Podemos identificar como sínodos as assembleias que se reuniram para dirimir a questão da celebração pascal no final do séc. ii.

Enrico Norelli salientou com perspicácia que, paradoxalmente, esta primeira atestação de sínodos não tem origem num desejo de colegialidade efetiva, mas no objetivo oposto de centralização. Em meados do séc. iii, a documentação torna evidente que se sente a necessidade de dispor de uma sede de recurso externa, em caso de controvérsias surgidas no seio do corpo episcopal de uma região.

Roma parece ser uma sede privilegiada para desempenhar tal tarefa, mas as suas decisões, quando é interpelada e o seu parecer não é satisfatório, não são absolutamente inquestionáveis.

No outono de 254, Cipriano reúne um sínodo de bispos africanos para debater sobre o apelo de duas Igrejas espanholas a Estêvão de Roma, a fim de reintegrar os seus bispos libellatici Basílides e Marcial. Em seguida, com diplomacia irónica, escreveu aos espanhóis que Estêvão tinha agido sem estar bem informado, aliás, enganado por Basílides.

Não é novidade que Constantino tenha convocado o concílio; já o fizera precedentemente, convocando o concílio de Arles em 314, quando era imperador do Ocidente, a pedido dos Donatistas. Eduard Schwartz definiu-o como o primeiro «concílio imperial».

Mas do seu ponto de vista, o que autoriza Constantino a convocar um concílio? A sua posição de pontifex maximus, o principal guardião e garante de todas as práticas religiosas na sociedade romana, confere-lhe tal autoridade.

Este ofício tornou-se uma prerrogativa imperial durante a era de Augusto, período que marcou uma mudança radical na comunicação religiosa com o divino. Há algo de extremamente importante e sem precedentes em Niceia: pela primeira vez, um imperador preside e dirige os trabalhos do concílio, como atesta Eusébio de Cesareia, sem contestações de outras fontes.

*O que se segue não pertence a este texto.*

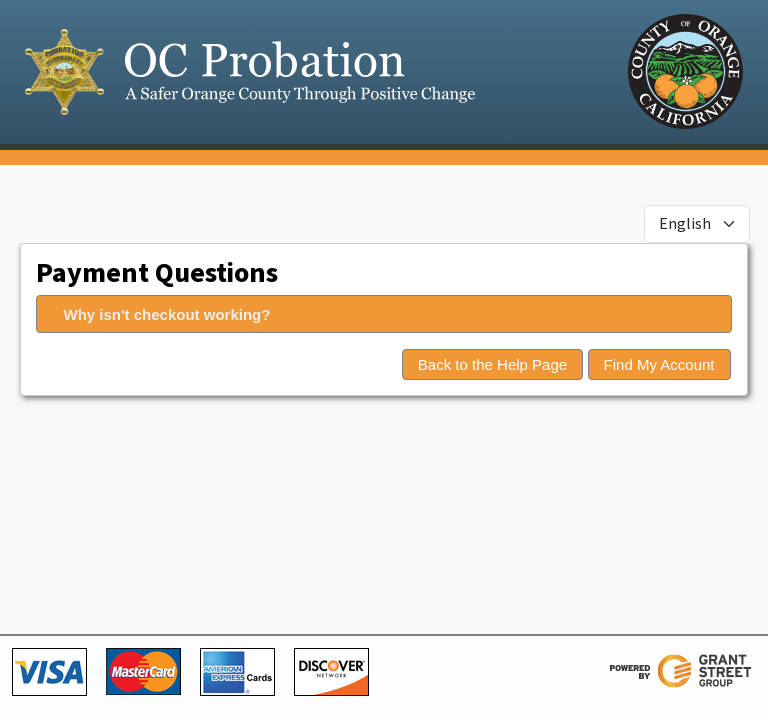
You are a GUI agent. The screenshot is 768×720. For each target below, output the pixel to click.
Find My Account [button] (659, 364)
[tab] (384, 314)
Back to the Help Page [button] (492, 364)
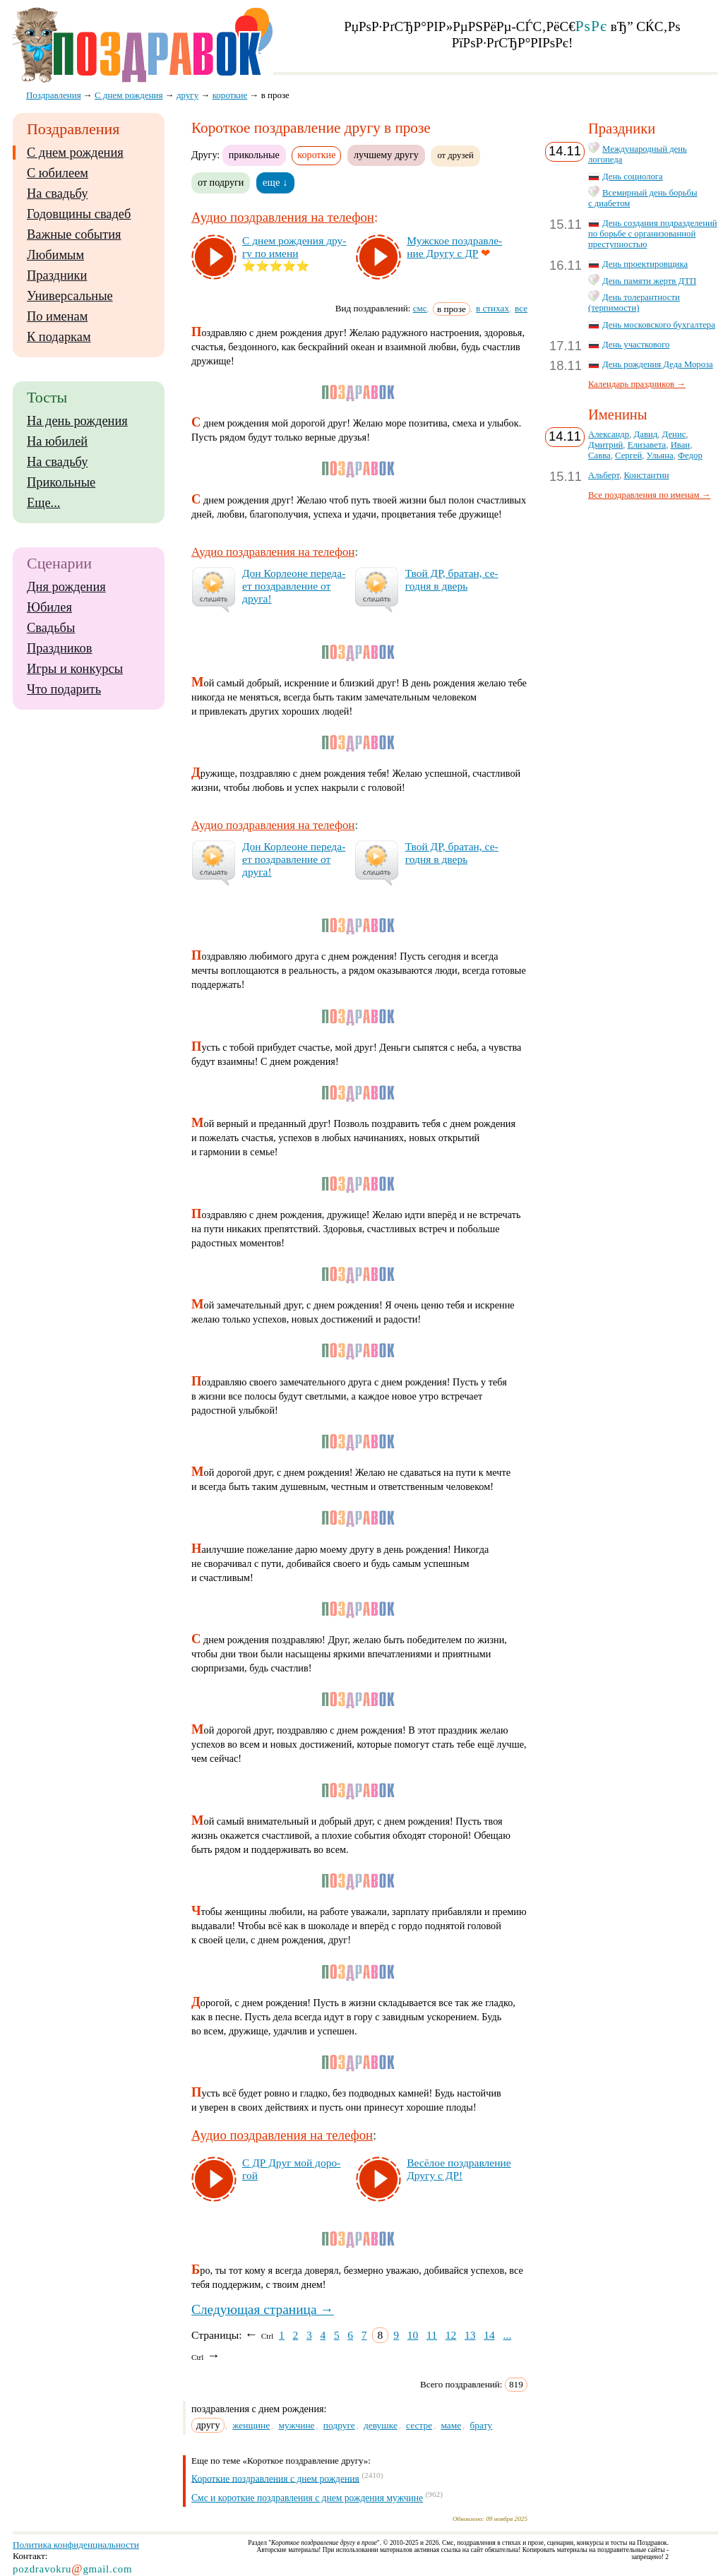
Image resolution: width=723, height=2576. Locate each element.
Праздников (59, 648)
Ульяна (660, 455)
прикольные (254, 154)
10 (413, 2335)
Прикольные (61, 482)
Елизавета (647, 445)
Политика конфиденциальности (76, 2544)
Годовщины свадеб (79, 214)
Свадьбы (51, 628)
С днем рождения (75, 152)
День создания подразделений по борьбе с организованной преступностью (652, 233)
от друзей (455, 155)
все (521, 308)
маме (451, 2425)
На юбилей (57, 441)
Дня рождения (66, 587)
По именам (57, 316)
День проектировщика (645, 264)
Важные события (74, 234)
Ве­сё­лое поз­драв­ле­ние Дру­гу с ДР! (458, 2169)
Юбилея (49, 607)
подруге (339, 2425)
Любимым (55, 255)
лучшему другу (386, 154)
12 (451, 2335)
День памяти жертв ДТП (649, 281)
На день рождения (77, 421)
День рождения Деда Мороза (657, 364)
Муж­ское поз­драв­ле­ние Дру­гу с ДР (454, 246)
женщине (251, 2425)
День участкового (635, 345)
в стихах (492, 308)
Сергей (628, 455)
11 (431, 2335)
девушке (381, 2425)
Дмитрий (605, 445)
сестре (419, 2425)
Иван (681, 445)
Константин (646, 475)
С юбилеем (57, 173)
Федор (690, 455)
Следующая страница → (262, 2309)
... (507, 2335)
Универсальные (70, 296)
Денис (674, 434)
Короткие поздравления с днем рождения (275, 2478)
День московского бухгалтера (658, 325)
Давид (646, 434)
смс (420, 308)
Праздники (57, 275)
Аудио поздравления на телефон (282, 217)
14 (489, 2335)
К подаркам (59, 337)
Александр (608, 434)
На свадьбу (57, 193)
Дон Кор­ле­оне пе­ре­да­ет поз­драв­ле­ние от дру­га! (293, 585)
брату (481, 2425)
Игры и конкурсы (75, 669)
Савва (599, 455)
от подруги (221, 182)
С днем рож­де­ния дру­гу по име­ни (294, 246)
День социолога (632, 176)
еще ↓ (275, 182)
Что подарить (64, 689)
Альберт (603, 475)
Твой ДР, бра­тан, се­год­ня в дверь (451, 579)
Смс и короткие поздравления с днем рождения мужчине (307, 2498)
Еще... (43, 503)
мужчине (296, 2425)
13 (470, 2335)
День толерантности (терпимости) (634, 302)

Mas antes disso, a situação tinha mudado, nomeadamente num aspeto fundamental: após ter derrotado o cunhado Licínio, Constantino tornou-se o único imperador, reunificando o Império romano sob o seu governo e pondo fim à diarquia. Convocou um concílio que passará para a história como o primeiro concílio ecuménico.

Isto introduz outro aspeto novo: o termo «ecuménico» já é utilizado por Eusébio na sua Vida de Constantino, indicando que se tratava de um concílio destinado a reunir bispos de todos os cantos do mundo então conhecido (incluindo um da Pérsia), embora, na prática, apenas alguns bispos tenham vindo do Ocidente. Ao longo de toda a Antiguidade, os concílios eram considerados ecuménicos, pois foram convocados por imperadores.

As disposições conciliares tiveram valor legislativo em Niceia, uma vez que Constantino ameaçou o exílio e a confiscação de bens, impondo-a a dois não signatários: a oposição tendencialmente pró-ariana ou antialexandrina foi reduzida a duas figuras e isto diz-nos quão determinante foi este aspeto para o bom êxito do concílio.

Antes do concílio, há outra novidade. Agora os bispos são altos funcionários públicos. Já em 313, a seguir à sua vitória sobre Maxêncio (Ponte Mílvio, outubro de 312), Constantino tinha isentado os bispos de todos os munera, ou seja, das obrigações públicas que o cidadão devia ao Estado, quer fossem pessoais, patrimoniais ou mistas, e a partir de 326 estendeu-as também ao Oriente. E com esta medida incorporou os bispos na estrutura do Estado.

Embora tenham sido debatidas várias questões em Niceia, incluindo o antigo problema da data da Páscoa, e tenham sido promulgados 20 cânones, o principal motivo da convocação, ainda segundo as fontes antigas e apesar de algumas dúvidas dos modernos, foi a controvérsia doutrinal que teve início com o conflito público em Alexandria entre o bispo Alexandre e o seu influente sacerdote Ário, que envolveu as principais sedes episcopais do Oriente e viu a oposição a Alexandre dos dois bispos mais importantes daquela época, Eusébio de Cesareia e Eusébio de Nicomédia, sede imperial.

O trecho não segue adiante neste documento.